По счастливой случайности они как раз проходили мимо одного из жилкоммунных домов, где в подвалах обустраивали Туалеты для неотложной нужды всех случайных прохожих, и молодой человек повел голого мальчика туда вниз по ступенькам. В туалете было сыро, пахло мочой, и горела одна тусклая лампочка. Они оказались одни, и молодой человек мог повнимательней рассмотреть письку мальчика, и убедиться, что она совсем как новая, без трещин и накипи, и еще больше походит на носик заварочного чайника, чем ему показалось на улице. Бабушка будет довольна. Они оба пописали в угловой унитаз, не слишком заботясь о меткости, и поднялись из мужского отсека по ступенькам на улицу. С другой стороны, то есть из симметричного подвальчика с литером Ж, в это самое время выходила женщина в белом халате со строгим лицом, фонендоскопом и зеркалом, прикрепленным на лоб специфическим обручем (образом). Молодой человек подумал, что это Фортуна, и подвел голого мальчика к женщине. Та взяла мальчика за руку, и все трое отправились в отделение ближайшей больницы на профилактику. В кабинете, где пахло стерильно и камфорно за обтянутой белой материей ширмой, Фортуна в белом халате очень внимательно осмотрела голого мальчика, в том числе и письку голого мальчика, и выдала Справку молодому человеку о том, что: мальчик сей, найденный на пр. И.Тимирязева: а) здоров, б) голый, в) формой письки напоминает носик калькуттского чайника, емкостью 550 миллилитров. После чего молодой человек с чистой совестью и легким сердцем вышел с мальчиком и даже сел с ним на троллейбус 11, чтобы а) подъехать одну остановку к дому бабушки, б) не простудить голого мальчика, в) не шокировать достопочтенную публику, г) тем более в окрестности Выставки Достижений Народных Хозяйств...

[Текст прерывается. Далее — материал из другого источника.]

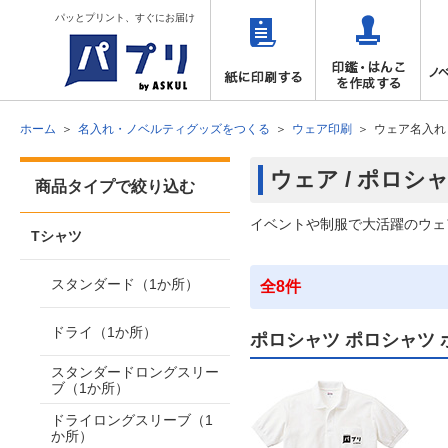
パッとプリント、すぐにお届け
ホーム
名入れ・ノベルティグッズをつくる
ウェア印刷
ウェア名入れ
ウェア / ポロシ
商品タイプで絞り込む
イベントや制服で大活躍のウェ
Tシャツ
スタンダード（1か所）
全8件
ドライ（1か所）
ポロシャツ ポロシャツ 
スタンダードロングスリー
ブ（1か所）
ドライロングスリーブ（1
か所）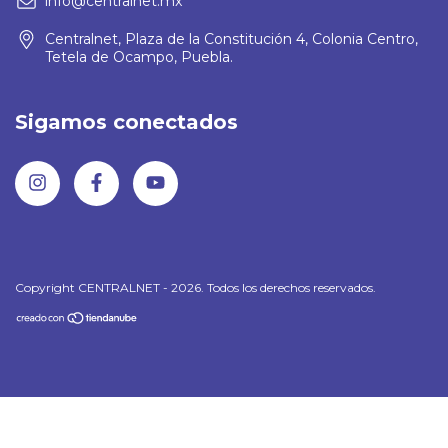
info@centralnet.mx
Centralnet, Plaza de la Constitución 4, Colonia Centro,
Tetela de Ocampo, Puebla.
Sigamos conectados
Copyright CENTRALNET - 2026. Todos los derechos reservados.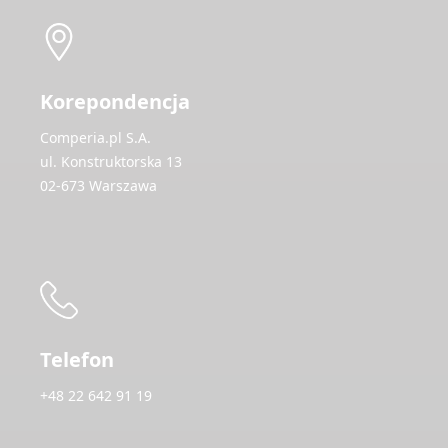
Korepondencja
Comperia.pl S.A.
ul. Konstruktorska 13
02-673 Warszawa
Telefon
+48 22 642 91 19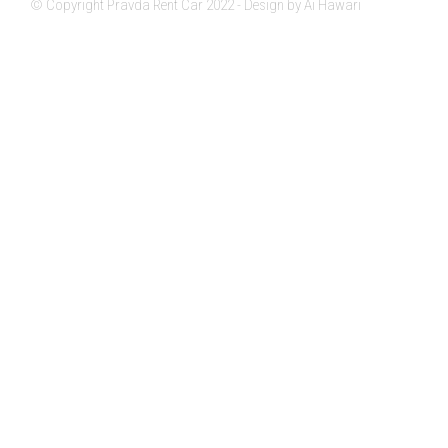
© Copyright Pravda Rent Car 2022 - Design by Ai Hawari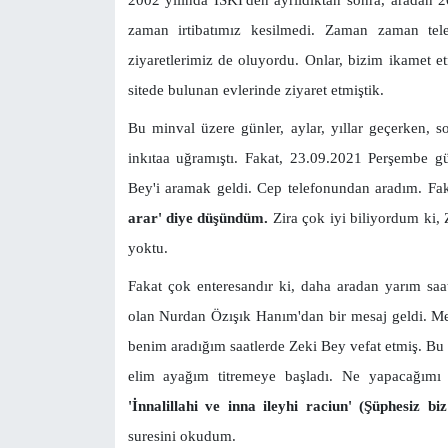
zaman irtibatımız kesilmedi. Zaman zaman tele
ziyaretlerimiz de oluyordu. Onlar, bizim ikamet et
sitede bulunan evlerinde ziyaret etmiştik.
Bu minval üzere günler, aylar, yıllar geçerken, s
inkıtaa uğramıştı. Fakat, 23.09.2021 Perşembe g
Bey'i aramak geldi. Cep telefonundan aradım. F
arar'
diye düşündüm.
Zira çok iyi biliyordum ki, 
yoktu.
Fakat çok enteresandır ki, daha aradan yarım saa
olan Nurdan Özışık Hanım'dan bir mesaj geldi. Mes
benim aradığım saatlerde Zeki Bey vefat etmiş. Bu
elim ayağım titremeye başladı. Ne yapacağımı
'İnnalillahi ve inna ileyhi raciun' (Şüphesiz b
suresini okudum.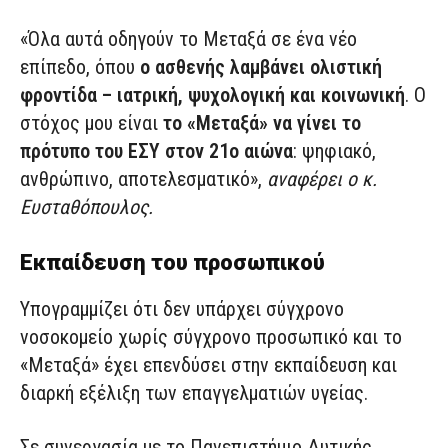
«Όλα αυτά οδηγούν το Μεταξά σε ένα νέο
επίπεδο, όπου
ο ασθενής λαμβάνει ολιστική
φροντίδα – ιατρική, ψυχολογική και κοινωνική
. Ο
στόχος μου είναι
το «Μεταξά» να γίνει το
πρότυπο του ΕΣΥ στον 21ο αιώνα
: ψηφιακό,
ανθρώπινο, αποτελεσματικό»,
αναφέρει ο κ.
Ευσταθόπουλος.
Εκπαίδευση του προσωπικού
Υπογραμμίζει ότι δεν υπάρχει σύγχρονο
νοσοκομείο χωρίς σύγχρονο προσωπικό και το
«Μεταξά» έχει επενδύσει στην εκπαίδευση και
διαρκή εξέλιξη των επαγγελματιών υγείας.
Σε συνεργασία με το Πανεπιστήμιο Δυτικής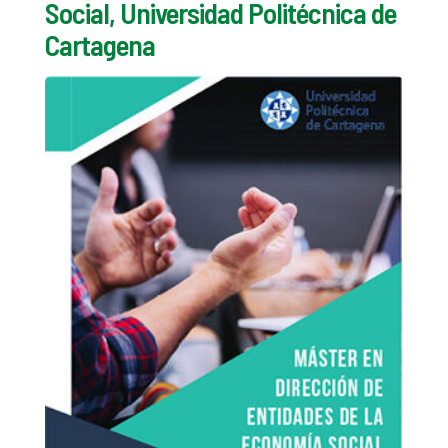
Social, Universidad Politécnica de
Cartagena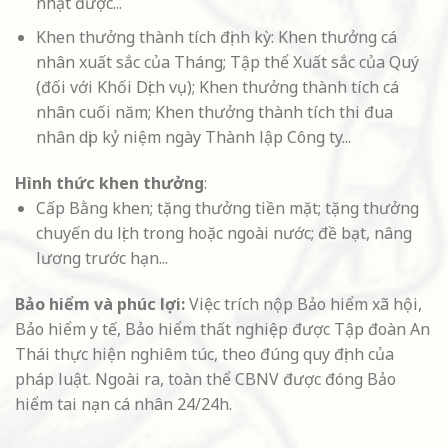
nhặt được...
Khen thưởng thành tích định kỳ: Khen thưởng cá
nhân xuất sắc của Tháng; Tập thể Xuất sắc của Quý
(đối với Khối Dịch vụ); Khen thưởng thành tích cá
nhân cuối năm; Khen thưởng thành tích thi đua
nhân dịp kỷ niệm ngày Thành lập Công ty...
Hình thức khen thưởng
:
Cấp Bằng khen; tặng thưởng tiền mặt; tặng thưởng
chuyến du lịch trong hoặc ngoài nước; đề bạt, nâng
lương trước hạn...
Bảo hiểm và phúc lợi:
Việc trích nộp Bảo hiểm xã hội,
Bảo hiểm y tế, Bảo hiểm thất nghiệp được Tập đoàn An
Thái thực hiện nghiêm túc, theo đúng quy định của
pháp luật. Ngoài ra, toàn thể CBNV được đóng Bảo
hiểm tai nạn cá nhân 24/24h.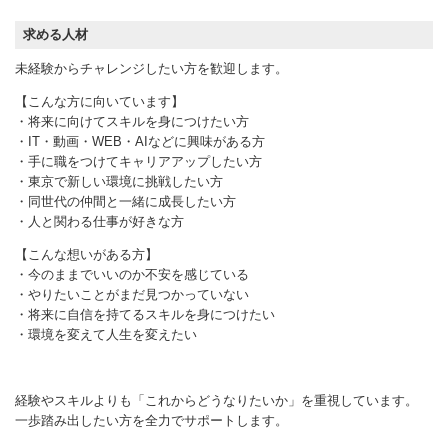
求める人材
未経験からチャレンジしたい方を歓迎します。
【こんな方に向いています】
・将来に向けてスキルを身につけたい方
・IT・動画・WEB・AIなどに興味がある方
・手に職をつけてキャリアアップしたい方
・東京で新しい環境に挑戦したい方
・同世代の仲間と一緒に成長したい方
・人と関わる仕事が好きな方
【こんな想いがある方】
・今のままでいいのか不安を感じている
・やりたいことがまだ見つかっていない
・将来に自信を持てるスキルを身につけたい
・環境を変えて人生を変えたい
経験やスキルよりも「これからどうなりたいか」を重視しています。
一歩踏み出したい方を全力でサポートします。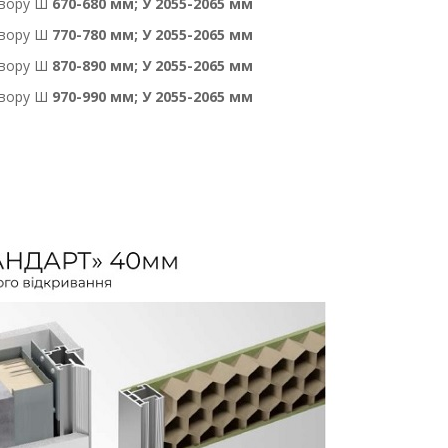
твору Ш
670-680 мм; У 2055-2065 мм
твору Ш
770-780 мм; У 2055-2065 мм
твору Ш
870-890 мм; У 2055-2065 мм
твору Ш
970-990 мм; У 2055-2065 мм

На этом, следуя жанру, можно было бы поставить точку. Но, во-первых, члены лиги независимых правозащитников остались бы возмущены, во-вторых, такие события просто так не кончаются. В-третьих, было вот как.

К бабушке молодой человек не попал, потому что троллейбус 11 снял тролли, превратился в автобус-"коробочку" и вывез всех за город, где пассажиры, в том числе голый мальчик, мгновенно исчезли, как ангелы, а Молодой Человек обнаружил пустырь, деревянный дом на пригорке и дорогу к нему, по которой он должен идти. Дом, казалось, был близок, но отодвигался по мере движения, и за время пути Молодой Человек очень многое увидел, например, прошел насквозь белую докторшу и другую женщину, в которой безошибочно узнал мать голого мальчика, которая вела за руку мальчика, одетого в матроску, шорты и кеды и держащего в руке чемоданчик. Потом он увидел себя самого внутри дома, висящим в воздухе, и вращал свое тело вокруг невидимой, но строгой оси, причем за спину цеплялись и двигались, как в дворцовых часах, шестерни его жизни. Потом он пошел по зеленой траве в глубь земли к другому деревянному дому, за озеро, где пахло опилками на свежем дощатом полу, на котором сидел совсем маленький мальчик в матроске и кот. Совсем маленький мальчик, увидев его, поднялся и вышел, держа в руке шприц, а кот увидел большущую мышь в углу комнаты, погнался за ней, но не догнал, и исчез без вреда для себя, на прощание бросив: не всякий сон на земле подлежит толкованию. Молодой человек не любил мышей в доме и, пытаясь осмыслить случившееся, смотрел с неприязнью на желтые доски, в которых копошились насекомые: муравьи и жуки........

Обсерватория Академии Наук (САО РАН) Северный Кавказ, 1999 г.